Dyno results must be interpreted carefully as each component of the drivetrain plays a key part. The transmission, for example, is especially important. Hughes Engines took a deep dive in to how a performance curve can change just based on the gearbox beneath. Their succinct understanding of the total package is exactly why they have been and will continue to be the Mopar performance experts.
Above: Test 1 was with a standard transmission. Test 2 used an automatic transmission and torque converter with a 4000 RPM stall.
Chassis dyno numbers; the accuracy or relationship of power outputs from one dyno to the next is close to non-existent. I would guess more arguments are now started based on chassis dyno figures than any other subject gearheads deal with. We have one customer who is not happy with our parts and service because his car does not chassis dyno as much as his buddy’s car.
Yeah, they each tested on different dynos and my customer is 6mph faster and .4 seconds quicker than his buddy in the 1/4 mile, but he is still not happy – duh! And you thought people would be reasonable if you told them the facts – yeah right! And that’s not all; shown below are 2 chassis dyno curves. Same car, same engine, same rear axle, same dyno. The only difference was the transmission.

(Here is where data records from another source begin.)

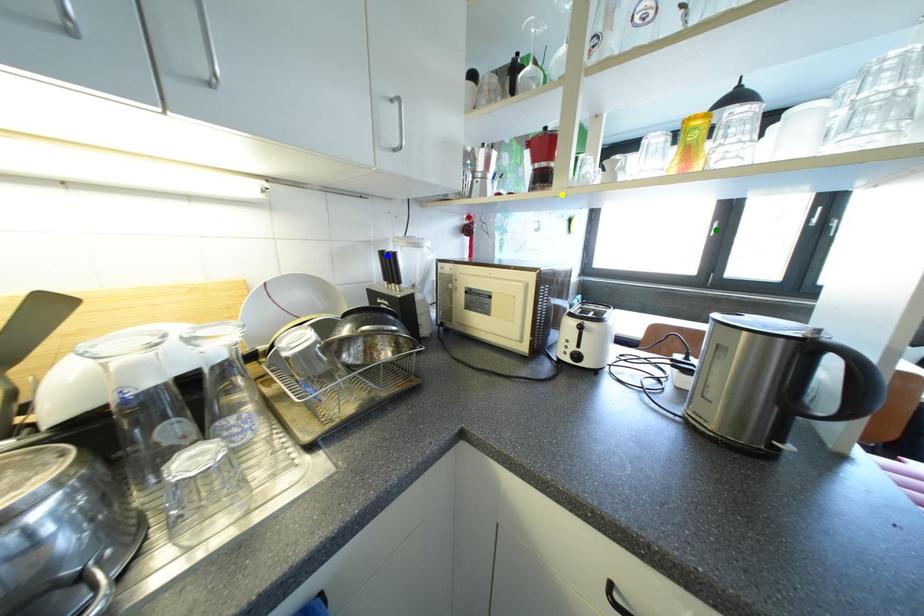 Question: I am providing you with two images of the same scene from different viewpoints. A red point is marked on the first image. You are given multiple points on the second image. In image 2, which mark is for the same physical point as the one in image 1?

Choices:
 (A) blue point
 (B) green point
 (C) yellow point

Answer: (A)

Note that the stick shift car with its positive coupling between the engine and axle showed a power curve we would normally expect to see. It starts out low and increases as the RPM goes up. The automatic, or more correctly the converter equipped car, multiplied the torque as it is supposed to do at the lower end and lost, or slipped, at the top end.
The stick car showed 250HP @ 4000 and 419HP @ 6500RPM while the automatic showed 320HP @ 4000 and 379HP @ 6500RPM. As a matter of fact the E.T.’s were similar and the stick car did show more miles per hour. If the axle ratio or tire size had been changed then the curves would have been different again. This example shows how each combination does its work differently.

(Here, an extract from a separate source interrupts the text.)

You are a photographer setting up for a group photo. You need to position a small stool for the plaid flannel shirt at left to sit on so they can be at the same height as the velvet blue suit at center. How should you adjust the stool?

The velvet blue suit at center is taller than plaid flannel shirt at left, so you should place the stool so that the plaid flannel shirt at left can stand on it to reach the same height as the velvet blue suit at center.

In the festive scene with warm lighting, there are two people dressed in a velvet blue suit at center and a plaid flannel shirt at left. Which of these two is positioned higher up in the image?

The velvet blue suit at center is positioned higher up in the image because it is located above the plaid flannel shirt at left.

The point here is that chassis dyno figures are good for testing purposes only. You cannot use the numbers from one dyno to the next. The Society of Automotive Engineers (S.A.E.) has recently instituted new engine dyno testing procedures for new car engines. There is now an independent 3rd party observer involved in the testing.
Not that the factories would fudge the numbers any or forget to install the air cleaner, mufflers, and alternator just to sell a few more Corollas or Scions. Come on – get serious; who would do that? Ah yes, the horsepower race is alive and well. I love it!